Work to be completed: Check every line of the entries that follow, and copy the ones containing "gespielt".

(Dataset entries)
/---

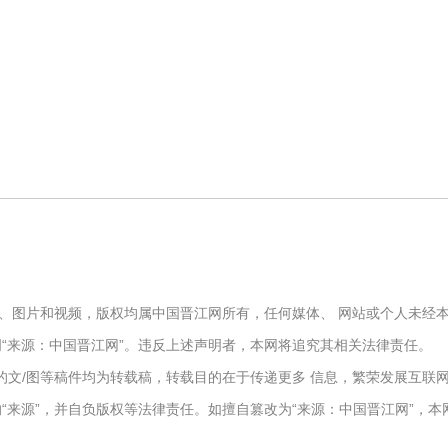
文字、图片和视频，版权均属中国晋江网所有，任何媒体、 网站或个人未
“来源：中国晋江网”。违反上述声明者，本网将追究其相关法律责任。
报）”的文/图等稿件均为转载稿，转载目的在于传递更多 信息，繁荣发展互
“来源”，并自负版权等法律责任。如擅自篡改为“来源：中国晋江网”，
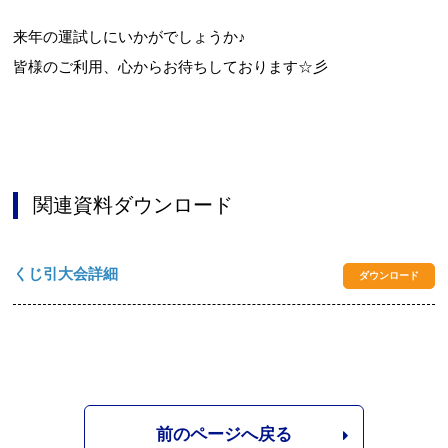
来年の運試しにいかがでしょうか♪
皆様のご利用、心からお待ちしております☆彡
関連資料ダウンロード
くじ引大会詳細
ダウンロード
前のページへ戻る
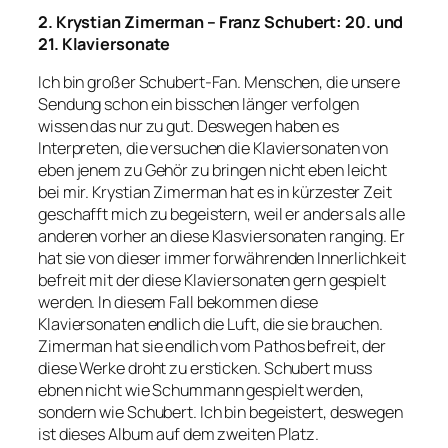
2. Krystian Zimerman – Franz Schubert: 20. und
21. Klaviersonate
Ich bin großer Schubert-Fan. Menschen, die unsere
Sendung schon ein bisschen länger verfolgen
wissen das nur zu gut. Deswegen haben es
Interpreten, die versuchen die Klaviersonaten von
eben jenem zu Gehör zu bringen nicht eben leicht
bei mir. Krystian Zimerman hat es in kürzester Zeit
geschafft mich zu begeistern, weil er anders als alle
anderen vorher an diese Klasviersonaten ranging. Er
hat sie von dieser immer forwährenden Innerlichkeit
befreit mit der diese Klaviersonaten gern gespielt
werden. In diesem Fall bekommen diese
Klaviersonaten endlich die Luft, die sie brauchen.
Zimerman hat sie endlich vom Pathos befreit, der
diese Werke droht zu ersticken. Schubert muss
ebnen nicht wie Schummann gespielt werden,
sondern wie Schubert. Ich bin begeistert, deswegen
ist dieses Album auf dem zweiten Platz.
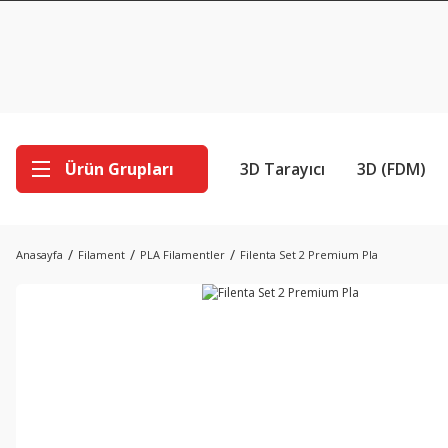
Ürün Grupları
3D Tarayıcı
3D (FDM)
Anasayfa
Filament
PLA Filamentler
Filenta Set 2 Premium Pla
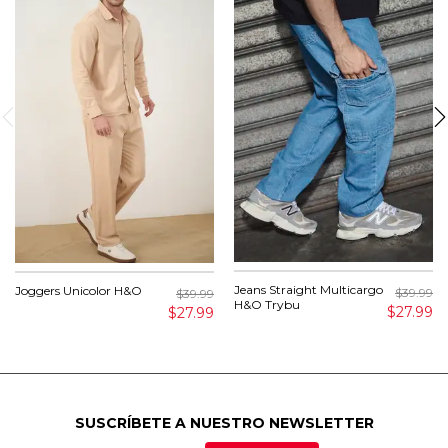
Jeans Straight Multicargo
Joggers Unicolor H&O
$39.99
$39.99
H&O Trybu
$27.99
$27.99
SUSCRÍBETE A NUESTRO NEWSLETTER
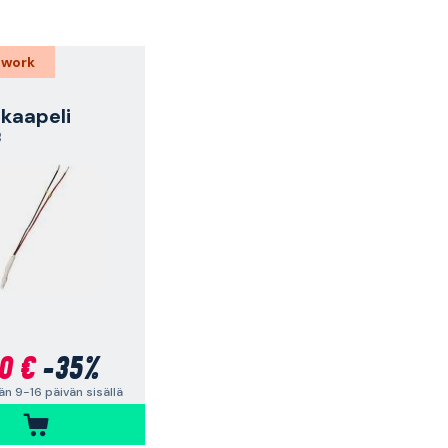
 work
ikaapeli
B
0 €
-35%
n 9-16 päivän sisällä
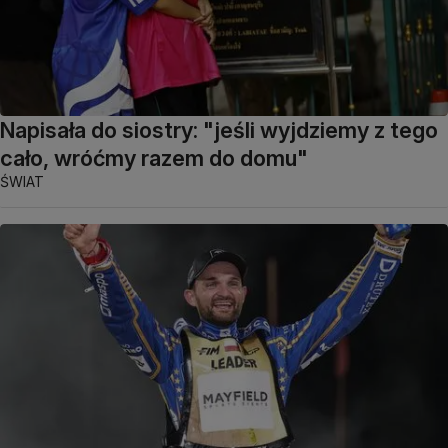
Napisała do siostry: "jeśli wyjdziemy z tego
cało, wróćmy razem do domu"
ŚWIAT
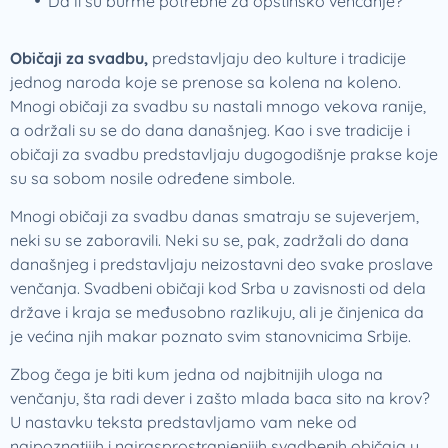
Da li su burme potrebne za opštinsko venčanje?
Običaji za svadbu,
predstavljaju deo kulture i tradicije
jednog naroda koje se prenose sa kolena na koleno.
Mnogi običaji za svadbu su nastali mnogo vekova ranije,
a održali su se do dana današnjeg. Kao i sve tradicije i
običaji za svadbu predstavljaju dugogodišnje prakse koje
su sa sobom nosile određene simbole.
Mnogi običaji za svadbu danas smatraju se sujeverjem,
neki su se zaboravili. Neki su se, pak, zadržali do dana
današnjeg i predstavljaju neizostavni deo svake proslave
venčanja. Svadbeni običaji kod Srba u zavisnosti od dela
države i kraja se međusobno razlikuju, ali je činjenica da
je većina njih makar poznato svim stanovnicima Srbije.
Zbog čega je biti kum jedna od najbitnijih uloga na
venčanju, šta radi dever i zašto mlada baca sito na krov?
U nastavku teksta predstavljamo vam neke od
najpoznatijih i najrasprostranjenijih svadbenih običaja u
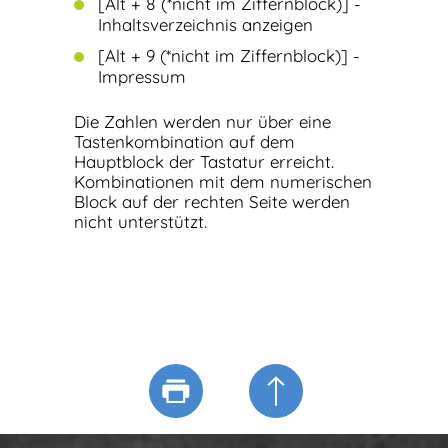
[Alt + 8 (*nicht im Ziffernblock)] -
Inhaltsverzeichnis anzeigen
[Alt + 9 (*nicht im Ziffernblock)] -
Impressum
Die Zahlen werden nur über eine
Tastenkombination auf dem
Hauptblock der Tastatur erreicht.
Kombinationen mit dem numerischen
Block auf der rechten Seite werden
nicht unterstützt.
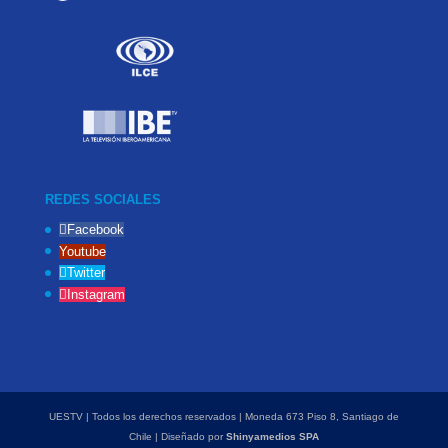
REDES SOCIALES
Facebook
Youtube
Twitter
Instagram
UESTV | Todos los derechos reservados | Moneda 673 Piso 8, Santiago de
Chile | Diseñado por
Shinyamedios SPA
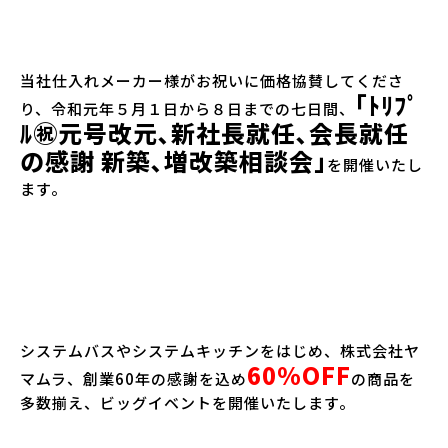
当社仕入れメーカー様がお祝いに価格協賛してくださ
｢ﾄﾘﾌﾟ
り、令和元年５月１日から８日までの七日間、
ﾙ㊗元号改元､新社長就任､会長就任
の感謝 新築､増改築相談会｣
を開催いたし
ます。
システムバスやシステムキッチンをはじめ、株式会社ヤ
60%OFF
マムラ、創業60年の感謝を込め
の商品を
多数揃え、ビッグイベントを開催いたします。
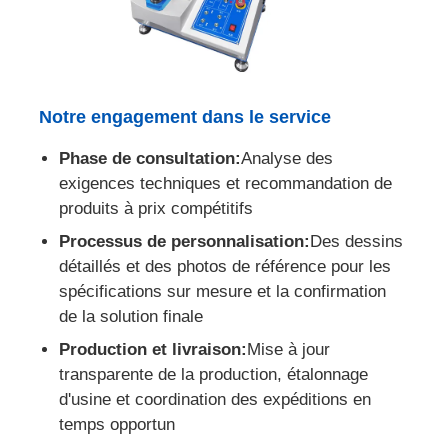
Notre engagement dans le service
Phase de consultation:
Analyse des
exigences techniques et recommandation de
produits à prix compétitifs
Processus de personnalisation:
Des dessins
détaillés et des photos de référence pour les
spécifications sur mesure et la confirmation
de la solution finale
Production et livraison:
Mise à jour
transparente de la production, étalonnage
d'usine et coordination des expéditions en
temps opportun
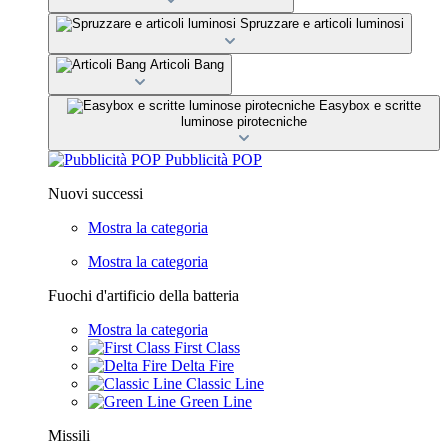
Spruzzare e articoli luminosi
Articoli Bang
Easybox e scritte
luminose pirotecniche
Pubblicità POP
Nuovi successi
Mostra la categoria
Mostra la categoria
Fuochi d'artificio della batteria
Mostra la categoria
First Class
Delta Fire
Classic Line
Green Line
Missili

\---

Solution to the exercise:
befreit mit der diese Klaviersonaten gern gespielt
ebnen nicht wie Schummann gespielt werden,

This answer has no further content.